### [Task description]
Your job is to copy the lines from the material that include "және".
========
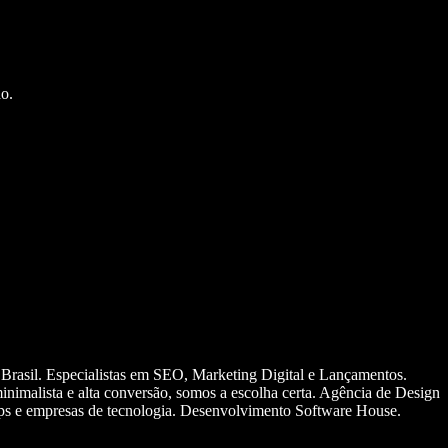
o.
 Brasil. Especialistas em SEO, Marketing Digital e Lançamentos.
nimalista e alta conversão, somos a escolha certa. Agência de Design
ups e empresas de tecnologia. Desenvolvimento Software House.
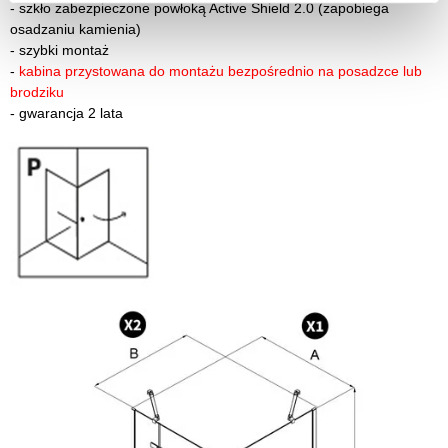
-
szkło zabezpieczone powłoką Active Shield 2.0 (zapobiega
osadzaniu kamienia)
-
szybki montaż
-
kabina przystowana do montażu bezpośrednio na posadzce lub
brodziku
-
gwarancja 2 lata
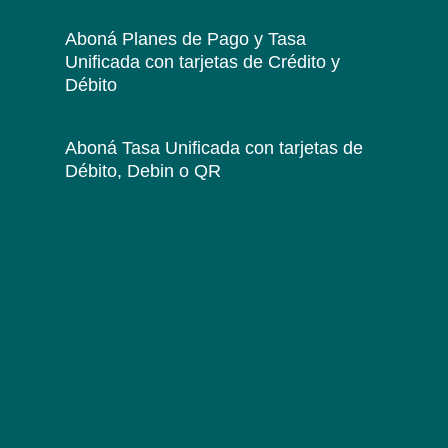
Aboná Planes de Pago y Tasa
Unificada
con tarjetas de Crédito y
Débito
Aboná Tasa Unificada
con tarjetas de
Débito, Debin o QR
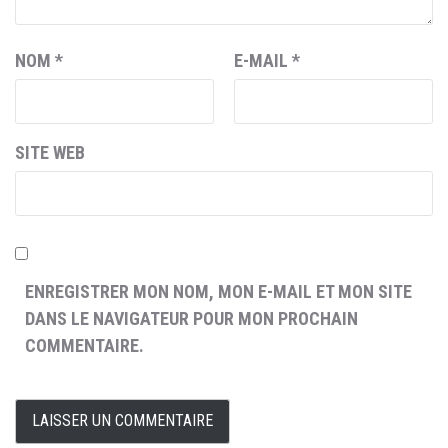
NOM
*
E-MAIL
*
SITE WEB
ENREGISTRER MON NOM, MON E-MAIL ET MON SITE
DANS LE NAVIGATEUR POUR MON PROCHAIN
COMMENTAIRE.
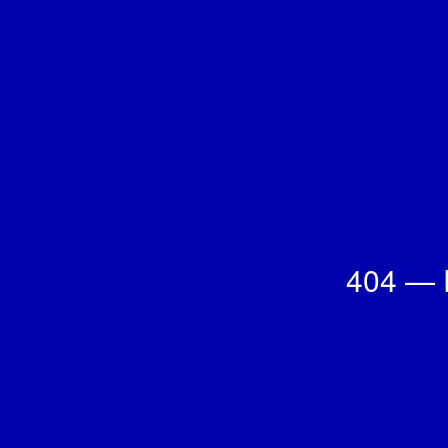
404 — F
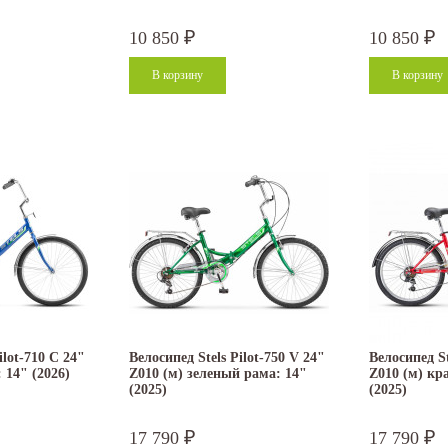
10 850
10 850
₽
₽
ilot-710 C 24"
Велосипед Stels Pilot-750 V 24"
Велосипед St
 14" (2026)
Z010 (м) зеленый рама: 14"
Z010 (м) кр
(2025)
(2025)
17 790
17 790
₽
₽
========
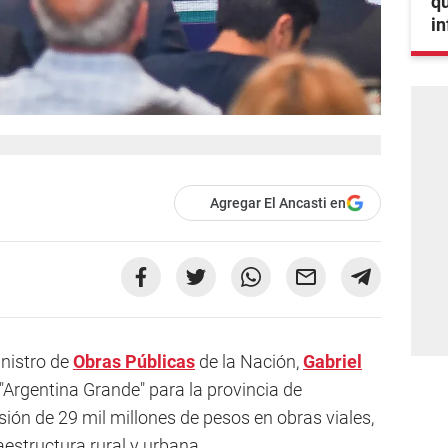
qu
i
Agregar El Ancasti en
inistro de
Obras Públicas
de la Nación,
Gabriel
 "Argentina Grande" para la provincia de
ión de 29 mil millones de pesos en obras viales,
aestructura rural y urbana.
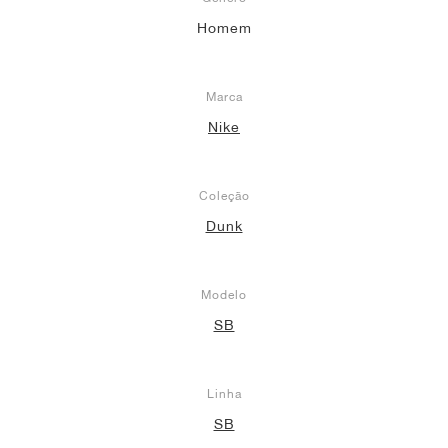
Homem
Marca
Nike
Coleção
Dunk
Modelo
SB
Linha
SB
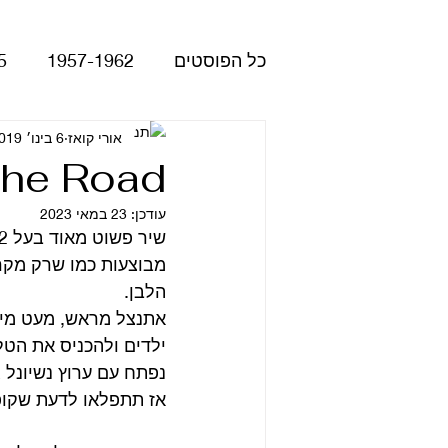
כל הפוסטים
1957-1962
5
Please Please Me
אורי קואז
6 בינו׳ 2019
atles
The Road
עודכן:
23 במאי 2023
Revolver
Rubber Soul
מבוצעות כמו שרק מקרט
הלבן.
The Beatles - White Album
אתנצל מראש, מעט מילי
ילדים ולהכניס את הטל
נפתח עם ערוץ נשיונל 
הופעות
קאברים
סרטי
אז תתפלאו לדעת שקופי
========
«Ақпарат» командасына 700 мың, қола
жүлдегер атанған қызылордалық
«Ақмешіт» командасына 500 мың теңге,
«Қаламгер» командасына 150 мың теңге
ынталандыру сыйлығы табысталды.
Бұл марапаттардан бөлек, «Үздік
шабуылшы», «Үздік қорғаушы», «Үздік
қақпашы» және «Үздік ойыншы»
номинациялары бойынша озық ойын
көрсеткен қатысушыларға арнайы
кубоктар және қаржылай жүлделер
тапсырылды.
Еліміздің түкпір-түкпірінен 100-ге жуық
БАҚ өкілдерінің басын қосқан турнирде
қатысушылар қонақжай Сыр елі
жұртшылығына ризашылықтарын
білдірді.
========
### [Exercise answer]
қақпашы» және «Үздік ойыншы»
кубоктар және қаржылай жүлделер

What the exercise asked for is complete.